Scientific classification
- Kingdom: Plantae
- Clade: Tracheophytes
- Clade: Angiosperms
- Clade: Monocots
- Clade: Commelinids
- Order: Poales
- Family: Cyperaceae
- Genus: Carex
- Subgenus: Carex subg. Carex
- Section: Carex sect. Vesicariae
- Species: C. tuckermanii
- Binomial name: Carex tuckermanii Boott

= Carex tuckermanii =

- Genus: Carex
- Species: tuckermanii
- Authority: Boott
- Conservation status: LC

Species of plant in the sedge family

Carex tuckermanii, commonly known as Tuckerman's sedge, is a species of true sedge in the family Cyperaceae. It is a perennial plant native to North America.It owes its name to Edward Tuckerman, who was the first botanist to organize the genus Carex into natural groupings.

== Description ==
Carex tuckermanii is a tussock-forming plant, which can grow up to 48 inches in height. Leaves are basal and alternate, and usually grow longer than the stem. The basal part of the stem is sheathed, and is usually purplish in colour. Spikes are staminate or pistillate, the pistillate spikes developing clusters of achenes in late spring to summer.

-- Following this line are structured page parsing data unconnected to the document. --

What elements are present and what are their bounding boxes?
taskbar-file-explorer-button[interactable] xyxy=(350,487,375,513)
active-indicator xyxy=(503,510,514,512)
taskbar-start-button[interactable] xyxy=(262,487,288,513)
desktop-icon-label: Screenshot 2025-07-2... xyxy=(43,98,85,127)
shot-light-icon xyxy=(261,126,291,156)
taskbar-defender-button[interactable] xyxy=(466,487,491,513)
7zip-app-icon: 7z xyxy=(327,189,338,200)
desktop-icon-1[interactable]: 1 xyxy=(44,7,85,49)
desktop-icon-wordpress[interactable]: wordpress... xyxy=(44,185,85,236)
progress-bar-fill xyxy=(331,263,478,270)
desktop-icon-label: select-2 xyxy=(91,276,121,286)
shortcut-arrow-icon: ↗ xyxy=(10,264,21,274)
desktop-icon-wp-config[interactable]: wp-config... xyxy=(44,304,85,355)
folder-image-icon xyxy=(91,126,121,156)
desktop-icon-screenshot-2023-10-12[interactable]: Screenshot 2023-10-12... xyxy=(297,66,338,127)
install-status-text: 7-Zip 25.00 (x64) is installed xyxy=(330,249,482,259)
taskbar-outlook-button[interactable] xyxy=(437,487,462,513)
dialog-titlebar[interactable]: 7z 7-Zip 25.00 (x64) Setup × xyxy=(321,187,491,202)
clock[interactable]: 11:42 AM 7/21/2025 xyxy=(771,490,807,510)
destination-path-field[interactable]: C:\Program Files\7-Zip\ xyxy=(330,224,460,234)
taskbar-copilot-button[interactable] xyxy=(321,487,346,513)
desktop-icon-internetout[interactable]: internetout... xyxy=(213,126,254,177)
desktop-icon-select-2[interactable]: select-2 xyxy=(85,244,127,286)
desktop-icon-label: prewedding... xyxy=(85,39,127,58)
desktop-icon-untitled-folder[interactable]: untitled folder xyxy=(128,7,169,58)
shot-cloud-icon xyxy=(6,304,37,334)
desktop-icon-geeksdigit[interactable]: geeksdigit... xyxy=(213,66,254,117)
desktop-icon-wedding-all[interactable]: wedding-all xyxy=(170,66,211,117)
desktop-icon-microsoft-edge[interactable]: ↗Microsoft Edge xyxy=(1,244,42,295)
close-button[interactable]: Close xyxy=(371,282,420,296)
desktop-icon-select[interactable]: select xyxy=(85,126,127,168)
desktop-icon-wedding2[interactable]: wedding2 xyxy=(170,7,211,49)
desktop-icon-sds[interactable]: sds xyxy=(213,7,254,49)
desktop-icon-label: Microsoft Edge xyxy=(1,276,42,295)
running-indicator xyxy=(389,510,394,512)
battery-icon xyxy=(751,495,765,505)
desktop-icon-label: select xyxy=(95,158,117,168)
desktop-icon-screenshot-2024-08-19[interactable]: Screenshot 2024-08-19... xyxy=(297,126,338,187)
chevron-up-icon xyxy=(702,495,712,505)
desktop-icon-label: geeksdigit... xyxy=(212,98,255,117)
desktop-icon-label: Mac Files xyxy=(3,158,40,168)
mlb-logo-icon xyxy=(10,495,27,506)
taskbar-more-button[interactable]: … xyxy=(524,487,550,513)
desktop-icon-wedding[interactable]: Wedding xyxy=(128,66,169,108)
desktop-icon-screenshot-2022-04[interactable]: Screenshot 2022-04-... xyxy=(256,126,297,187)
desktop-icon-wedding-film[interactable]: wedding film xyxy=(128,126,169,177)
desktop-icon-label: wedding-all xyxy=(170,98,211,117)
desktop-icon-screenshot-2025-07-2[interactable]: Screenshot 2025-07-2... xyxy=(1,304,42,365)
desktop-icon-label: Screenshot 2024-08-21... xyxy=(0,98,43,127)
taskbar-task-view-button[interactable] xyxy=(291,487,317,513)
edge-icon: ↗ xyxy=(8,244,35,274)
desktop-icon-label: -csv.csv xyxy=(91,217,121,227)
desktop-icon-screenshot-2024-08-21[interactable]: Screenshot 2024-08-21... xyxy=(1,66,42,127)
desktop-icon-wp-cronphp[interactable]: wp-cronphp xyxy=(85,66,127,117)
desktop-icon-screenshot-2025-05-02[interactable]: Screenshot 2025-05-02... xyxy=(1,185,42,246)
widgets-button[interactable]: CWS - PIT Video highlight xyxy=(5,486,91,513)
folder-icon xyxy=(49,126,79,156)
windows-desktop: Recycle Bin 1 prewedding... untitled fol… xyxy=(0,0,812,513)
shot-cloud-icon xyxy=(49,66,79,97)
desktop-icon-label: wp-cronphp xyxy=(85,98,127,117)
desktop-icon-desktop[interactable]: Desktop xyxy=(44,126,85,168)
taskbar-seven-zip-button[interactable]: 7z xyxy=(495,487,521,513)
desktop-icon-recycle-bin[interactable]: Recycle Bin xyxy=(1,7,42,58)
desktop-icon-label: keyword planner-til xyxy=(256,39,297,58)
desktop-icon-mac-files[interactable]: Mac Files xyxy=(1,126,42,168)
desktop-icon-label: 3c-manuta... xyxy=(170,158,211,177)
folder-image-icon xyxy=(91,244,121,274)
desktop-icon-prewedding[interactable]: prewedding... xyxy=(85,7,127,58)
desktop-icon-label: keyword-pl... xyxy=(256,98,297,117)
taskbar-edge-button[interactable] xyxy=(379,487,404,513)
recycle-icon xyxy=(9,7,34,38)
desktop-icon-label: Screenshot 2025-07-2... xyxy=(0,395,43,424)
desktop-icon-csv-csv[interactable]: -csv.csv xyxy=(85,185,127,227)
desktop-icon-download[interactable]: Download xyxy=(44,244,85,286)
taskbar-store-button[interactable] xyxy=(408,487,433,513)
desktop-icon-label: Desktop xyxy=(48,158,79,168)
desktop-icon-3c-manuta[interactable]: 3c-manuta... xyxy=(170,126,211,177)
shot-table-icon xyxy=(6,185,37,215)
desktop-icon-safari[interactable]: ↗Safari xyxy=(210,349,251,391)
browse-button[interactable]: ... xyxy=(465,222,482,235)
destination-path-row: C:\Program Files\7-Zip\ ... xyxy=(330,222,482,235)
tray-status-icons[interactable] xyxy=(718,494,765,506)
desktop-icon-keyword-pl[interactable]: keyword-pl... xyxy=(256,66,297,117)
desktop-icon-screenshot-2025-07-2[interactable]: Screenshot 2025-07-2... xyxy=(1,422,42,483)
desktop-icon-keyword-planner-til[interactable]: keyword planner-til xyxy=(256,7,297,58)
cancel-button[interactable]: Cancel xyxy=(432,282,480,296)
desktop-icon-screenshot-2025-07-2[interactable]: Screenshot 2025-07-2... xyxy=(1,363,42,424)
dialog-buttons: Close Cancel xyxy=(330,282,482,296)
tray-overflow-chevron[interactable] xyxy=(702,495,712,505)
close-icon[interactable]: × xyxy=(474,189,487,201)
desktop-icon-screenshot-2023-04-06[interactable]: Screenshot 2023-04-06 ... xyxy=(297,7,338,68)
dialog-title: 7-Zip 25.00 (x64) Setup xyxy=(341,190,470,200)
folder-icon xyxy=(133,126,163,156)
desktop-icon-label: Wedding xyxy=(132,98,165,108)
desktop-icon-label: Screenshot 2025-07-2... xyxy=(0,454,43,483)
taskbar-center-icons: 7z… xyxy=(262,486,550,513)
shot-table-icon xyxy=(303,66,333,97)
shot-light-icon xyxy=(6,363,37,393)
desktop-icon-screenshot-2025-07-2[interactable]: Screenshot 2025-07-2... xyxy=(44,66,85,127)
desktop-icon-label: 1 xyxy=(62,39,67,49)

== Distribution and habitat ==
Carex tuckermanii favours a wetland habitat, such as lake edges, swamps and marshes.

==Conservation status==
Although Carex tuckermanii is listed as a least-concern species worldwide, it is now endangered in Illinois, Maryland, Massachusetts, and New Jersey. It is also listed as a special concern species in Connecticut.